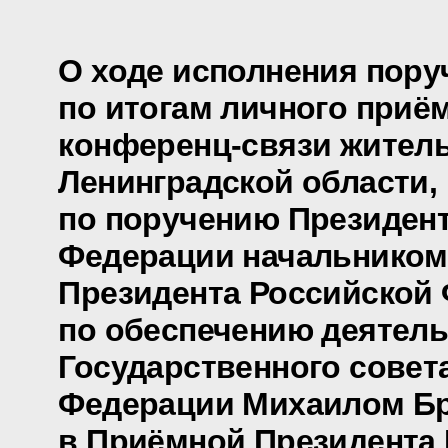
О ходе исполнения пору
по итогам личного приё
конференц-связи жител
Ленинградской области,
по поручению Президен
Федерации начальником
Президента Российской
по обеспечению деятел
Государственного совет
Федерации Михаилом Б
в Приёмной Президента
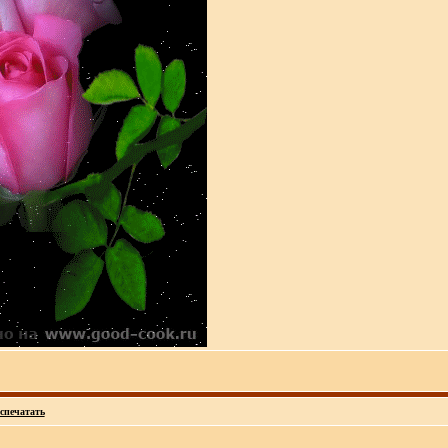
спечатать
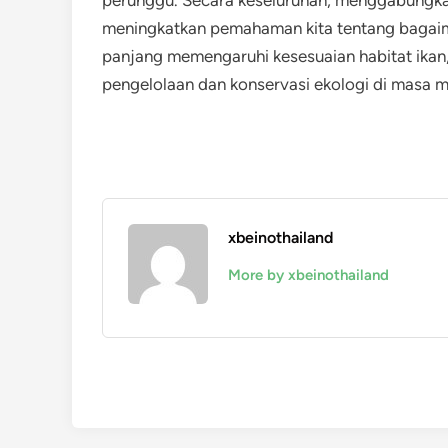
meningkatkan pemahaman kita tentang bagaim
panjang memengaruhi kesesuaian habitat ika
pengelolaan dan konservasi ekologi di masa 
xbeinothailand
More by xbeinothailand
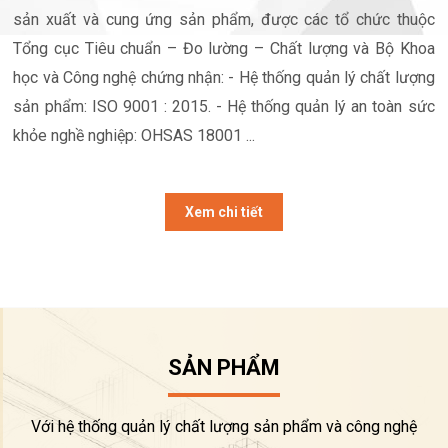
sản xuất và cung ứng sản phẩm, được các tổ chức thuộc
Tổng cục Tiêu chuẩn – Đo lường – Chất lượng và Bộ Khoa
học và Công nghệ chứng nhận: - Hệ thống quản lý chất lượng
sản phẩm: ISO 9001 : 2015. - Hệ thống quản lý an toàn sức
khỏe nghề nghiệp: OHSAS 18001 ...
Xem chi tiết
SẢN PHẨM
Với hệ thống quản lý chất lượng sản phẩm và công nghệ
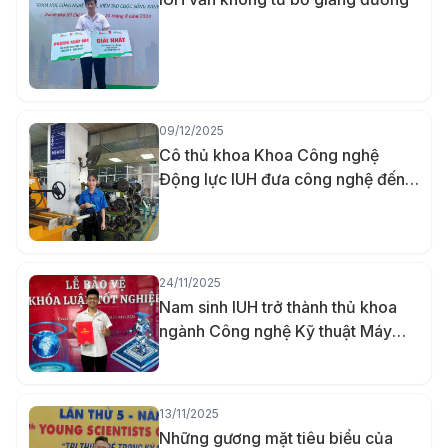
09/12/2025
Cô thủ khoa Khoa Công nghệ
Động lực IUH đưa công nghệ đến
gần hơn với người khuyết tật bằng
đồ án đầu kéo xe lăn tay
24/11/2025
Nam sinh IUH trở thành thủ khoa
ngành Công nghệ Kỹ thuật Máy
tính nhờ khả năng ghi nhớ vượt trội
13/11/2025
Những gương mặt tiêu biểu của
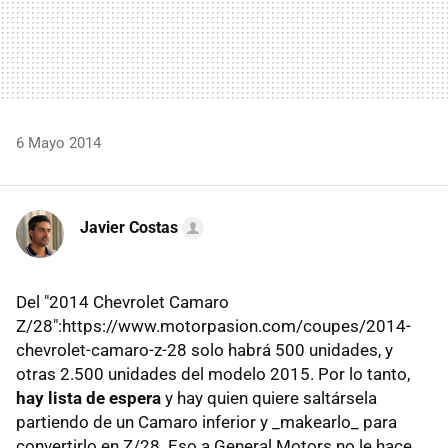
6 Mayo 2014
Javier Costas
Del "2014 Chevrolet Camaro
Z/28":https://www.motorpasion.com/coupes/2014-
chevrolet-camaro-z-28 solo habrá 500 unidades, y
otras 2.500 unidades del modelo 2015. Por lo tanto,
hay lista de espera
y hay quien quiere saltársela
partiendo de un Camaro inferior y _makearlo_ para
convertirlo en Z/28. Eso a General Motors no le hace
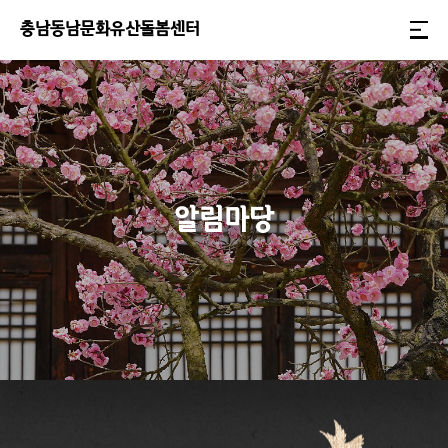
충
남
동
남
문
화
유
산
돌
봄
센
터
알림마당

• [Directions for this task]: Omit all pictures and write out, exactly, only the lines from the line containing "Những gương mặt tiêu biểu của" through the last line of the entries above.

• [Exercise output]:
Những gương mặt tiêu biểu của
6 Mayo 2014
Javier Costas
Del "2014 Chevrolet Camaro
Z/28":https://www.motorpasion.com/coupes/2014-
chevrolet-camaro-z-28 solo habrá 500 unidades, y
otras 2.500 unidades del modelo 2015. Por lo tanto,
hay lista de espera
y hay quien quiere saltársela
partiendo de un Camaro inferior y _makearlo_ para
convertirlo en Z/28. Eso a General Motors no le hace
충
남
동
남
문
화
유
산
돌
봄
센
터
알림마당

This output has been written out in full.